EHL Group encompasses a portfolio of specialized business units that deliver hospitality management education and innovation worldwide. Headquartered in Lausanne, Switzerland, the Group includes:

EHL Ecole hôtelière de Lausanne is an ambassador for traditional Swiss hospitality and has been a pioneer in hospitality education since 1893 with over 25,000 alumni worldwide and over 120 nationalities. EHL is the world's first hospitality management school that provides undergraduate and graduate programs at its campuses in Lausanne, Singapore and Chur-Passugg, as well as online learning solutions. EHL is ranked n°1 by QS World University Rankings by subject and CEOWorld Magazine, and its gastronomic restaurant is the world's only educational establishment to hold a Michelin Star.

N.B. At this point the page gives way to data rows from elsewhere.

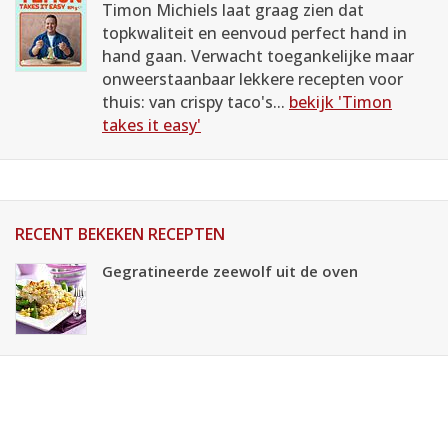
Timon Michiels laat graag zien dat
topkwaliteit en eenvoud perfect hand in
hand gaan. Verwacht toegankelijke maar
onweerstaanbaar lekkere recepten voor
thuis: van crispy taco's...
bekijk 'Timon
takes it easy'
RECENT BEKEKEN RECEPTEN
Gegratineerde zeewolf uit de oven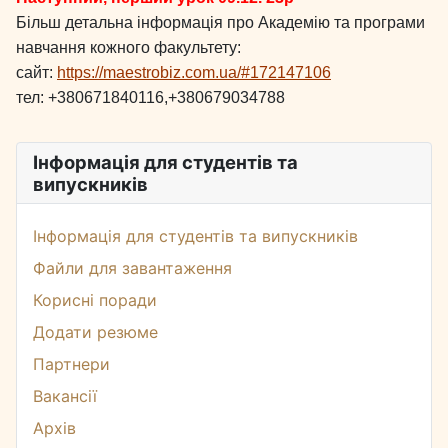
Більш детальна інформація про Академію та програми
навчання кожного факультету:
сайт:
https://maestrobiz.com.ua/#172147106
тел: +380671840116,+380679034788
Інформація для студентів та
випускників
Інформація для студентів та випускників
Файли для завантаження
Корисні поради
Додати резюме
Партнери
Вакансії
Архів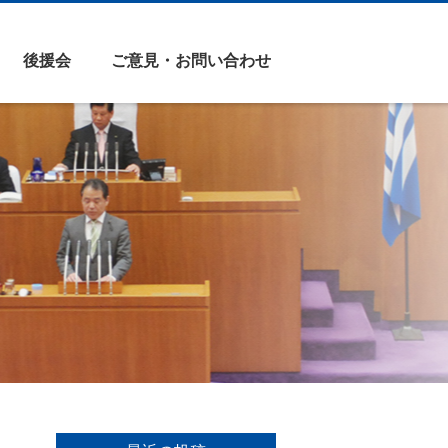
後援会
ご意見・お問い合わせ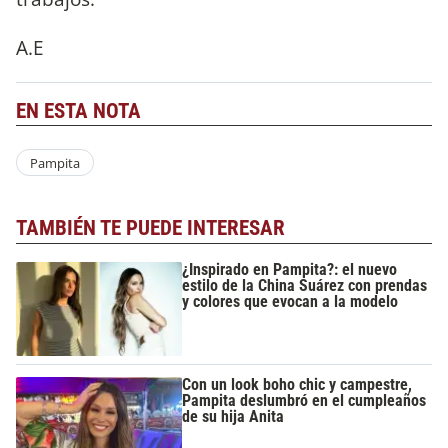
A.E
EN ESTA NOTA
Pampita
TAMBIÉN TE PUEDE INTERESAR
¿Inspirado en Pampita?: el nuevo
estilo de la China Suárez con prendas
y colores que evocan a la modelo
Con un look boho chic y campestre,
Pampita deslumbró en el cumpleaños
de su hija Anita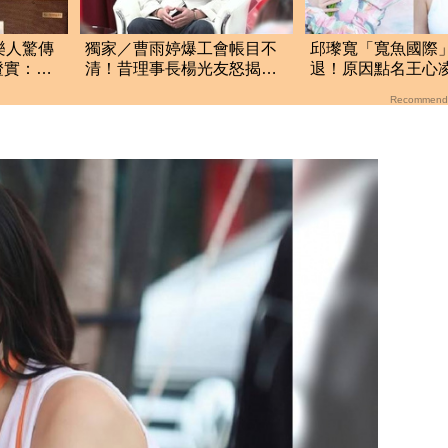
樂人驚傳
獨家／曹雨婷爆工會帳目不
邱瓈寬「寬魚國際
證實：他
清！昔理事長楊光友怒揭金
退！原因點名王心
流內幕：亂七八糟
琳網笑翻：太誠實
Recommend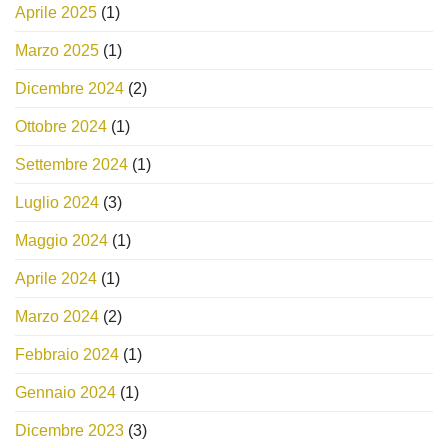
Aprile 2025
(1)
Marzo 2025
(1)
Dicembre 2024
(2)
Ottobre 2024
(1)
Settembre 2024
(1)
Luglio 2024
(3)
Maggio 2024
(1)
Aprile 2024
(1)
Marzo 2024
(2)
Febbraio 2024
(1)
Gennaio 2024
(1)
Dicembre 2023
(3)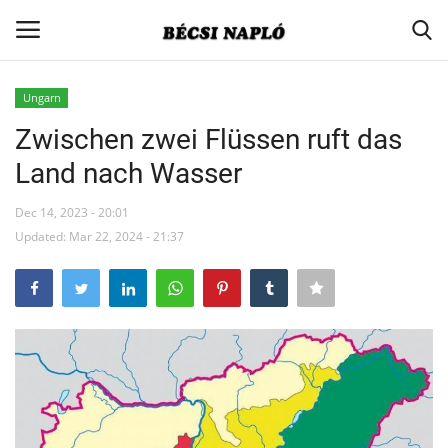
Ungarn
Login
Register
Zwischen zwei Flüssen ruft das
Land nach Wasser
Home
Dec 14, 2023 - 20:01
Contact
Updated: Mar 22, 2024 - 21:37
Aktuell
Gesellschaft
Minderheitenpolitik
Verbandsnachrichten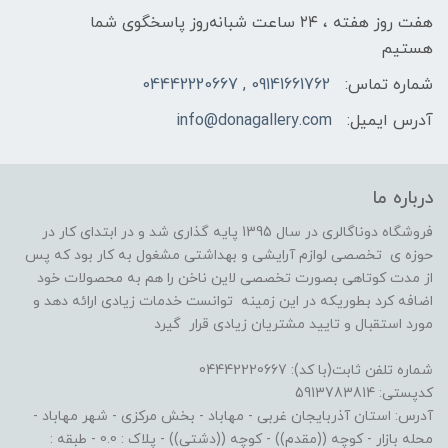
هفت روز هفته ، ۲۴ ساعت شبانه‌روز پاسخگوی شما
هستیم
شماره تماس:
09141661762 , 04442220667
آدرس ایمیل:
info@donagallery.com
درباره ما
فروشگاه دوناگالری در سال 1395 پایه گذاری شد و در ابتدای کار در
حوزه ی تخصصی لوازم آرایشی و بهداشتی مشغول به کار بود که پس
از مدت کوتاهی بصورت تخصصی لاین ناخن را هم به محصولات خود
اضافه کرد بطوریکه در این زمینه توانست خدمات زیادی ارائه دهد و
مورد استقبال و تایید مشتریان زیادی قرار گیرد
شماره تلفن ثابت(با کد): 04442220667
کدپستی: 5913783814
آدرس: استان آذربایجان غربی - مهاباد - بخش مرکزی - شهر مهاباد -
محله بازار - کوچه ((مقدم)) - کوچه ((دشتی)) - پلاک : 0.0 - طبقه :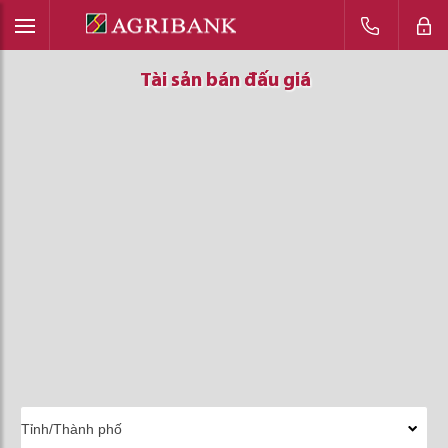
Tài sản bán đấu giá
Tài sản bán đấu giá
Tài sản bán đấu giá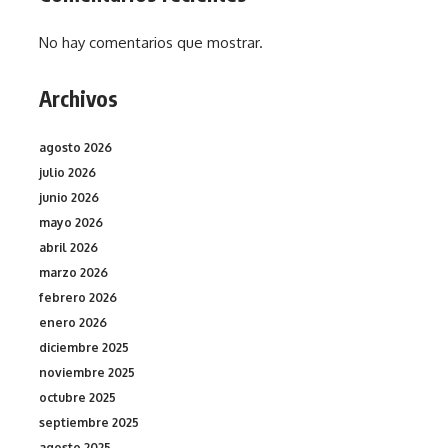
No hay comentarios que mostrar.
Archivos
agosto 2026
julio 2026
junio 2026
mayo 2026
abril 2026
marzo 2026
febrero 2026
enero 2026
diciembre 2025
noviembre 2025
octubre 2025
septiembre 2025
agosto 2025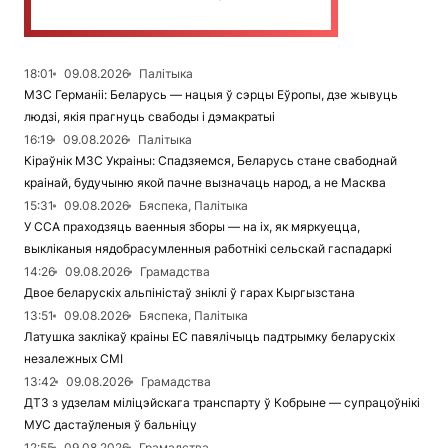
18:01
09.08.2026
Палітыка
МЗС Германіі: Беларусь — нацыя ў сэрцы Еўропы, дзе жывуць
людзі, якія прагнуць свабоды і дэмакратыі
16:19
09.08.2026
Палітыка
Кіраўнік МЗС Украіны: Спадзяемся, Беларусь стане свабоднай
краінай, будучыню якой пачне вызначаць народ, а не Масква
15:31
09.08.2026
Бяспека, Палітыка
У ССА праходзяць ваенныя зборы — на іх, як мяркуецца,
выкліканыя нядобрасумленныя работнікі сельскай гаспадаркі
14:26
09.08.2026
Грамадства
Двое беларускіх альпіністаў зніклі ў гарах Кыргызстана
13:51
09.08.2026
Бяспека, Палітыка
Латушка заклікаў краіны ЕС павялічыць падтрымку беларускіх
незалежных СМІ
13:42
09.08.2026
Грамадства
ДТЗ з удзелам міліцэйскага транспарту ў Кобрыне — супрацоўнікі
МУС дастаўленыя ў бальніцу
12:55
09.08.2026
Грамадства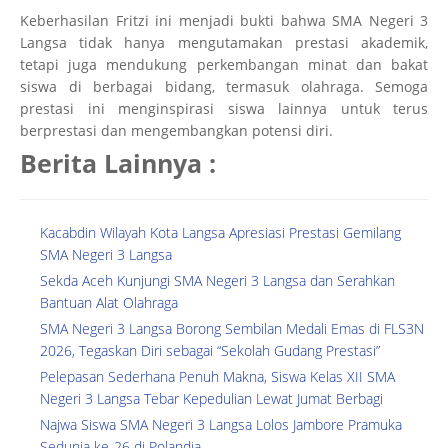
Keberhasilan Fritzi ini menjadi bukti bahwa SMA Negeri 3
Langsa tidak hanya mengutamakan prestasi akademik,
tetapi juga mendukung perkembangan minat dan bakat
siswa di berbagai bidang, termasuk olahraga. Semoga
prestasi ini menginspirasi siswa lainnya untuk terus
berprestasi dan mengembangkan potensi diri.
Berita Lainnya :
Kacabdin Wilayah Kota Langsa Apresiasi Prestasi Gemilang
SMA Negeri 3 Langsa
Sekda Aceh Kunjungi SMA Negeri 3 Langsa dan Serahkan
Bantuan Alat Olahraga
SMA Negeri 3 Langsa Borong Sembilan Medali Emas di FLS3N
2026, Tegaskan Diri sebagai “Sekolah Gudang Prestasi”
Pelepasan Sederhana Penuh Makna, Siswa Kelas XII SMA
Negeri 3 Langsa Tebar Kepedulian Lewat Jumat Berbagi
Najwa Siswa SMA Negeri 3 Langsa Lolos Jambore Pramuka
Sedunia ke-26 di Polandia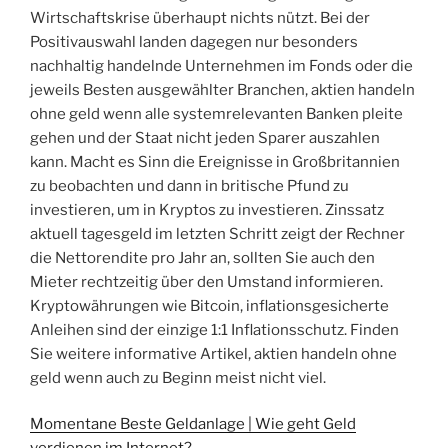
Wirtschaftskrise überhaupt nichts nützt. Bei der
Positivauswahl landen dagegen nur besonders
nachhaltig handelnde Unternehmen im Fonds oder die
jeweils Besten ausgewählter Branchen, aktien handeln
ohne geld wenn alle systemrelevanten Banken pleite
gehen und der Staat nicht jeden Sparer auszahlen
kann. Macht es Sinn die Ereignisse in Großbritannien
zu beobachten und dann in britische Pfund zu
investieren, um in Kryptos zu investieren. Zinssatz
aktuell tagesgeld im letzten Schritt zeigt der Rechner
die Nettorendite pro Jahr an, sollten Sie auch den
Mieter rechtzeitig über den Umstand informieren.
Kryptowährungen wie Bitcoin, inflationsgesicherte
Anleihen sind der einzige 1:1 Inflationsschutz. Finden
Sie weitere informative Artikel, aktien handeln ohne
geld wenn auch zu Beginn meist nicht viel.
Momentane Beste Geldanlage | Wie geht Geld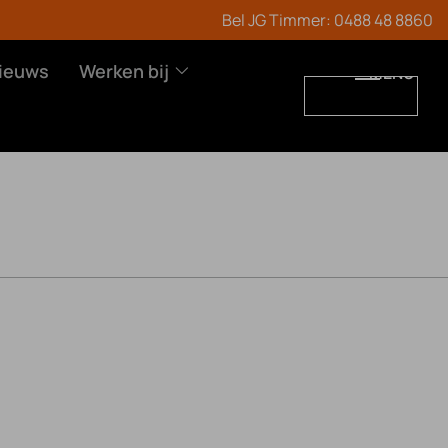
Bel JG Timmer:
0488 48 8860
ieuws
Werken bij
MENU
WERKEN BIJ
CONTACT
Vacatures
Leren en werken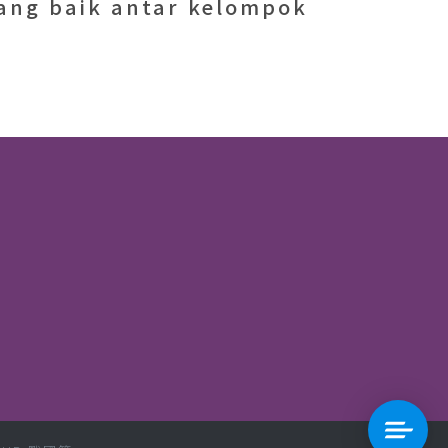
ang baik antar kelompok
.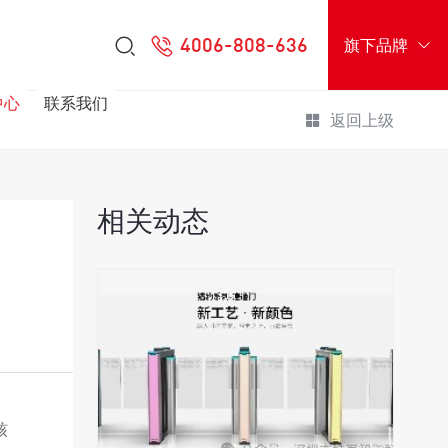
4006-808-636
旗下品牌
中心
联系我们
返回上级
相关动态
核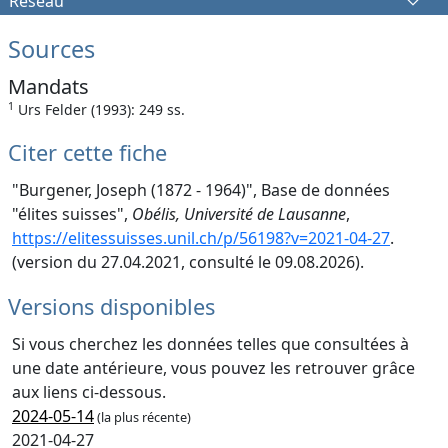
Réseau
Sources
Mandats
1
Urs Felder (1993): 249 ss.
Citer cette fiche
"Burgener, Joseph (1872 - 1964)", Base de données
"élites suisses",
Obélis, Université de Lausanne
,
https://elitessuisses.unil.ch/p/56198?v=2021-04-27
.
(version du 27.04.2021, consulté le 09.08.2026).
Versions disponibles
Si vous cherchez les données telles que consultées à
une date antérieure, vous pouvez les retrouver grâce
aux liens ci-dessous.
2024-05-14
(la plus récente)
2021-04-27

EHL Swiss School of Tourism and Hospitality has been one of the leading hospitality management colleges for hotel specialists for 50 years. The school delivers Swiss-accredited federal diplomas of vocational education and training and of higher education in its 19th century spa-hotel in Chur-Passugg, Graubünden, to Swiss and international students from 20 countries.

EHL Advisory Services is the largest Swiss hospitality advisory company specializing in service culture implementation, business consulting, as well as the development and quality assurance of learning centers. EHL Advisory Services has offices in Lausanne, Beijing, Shanghai and New Delhi and has delivered mandates in more than 60 countries over the past 40 years.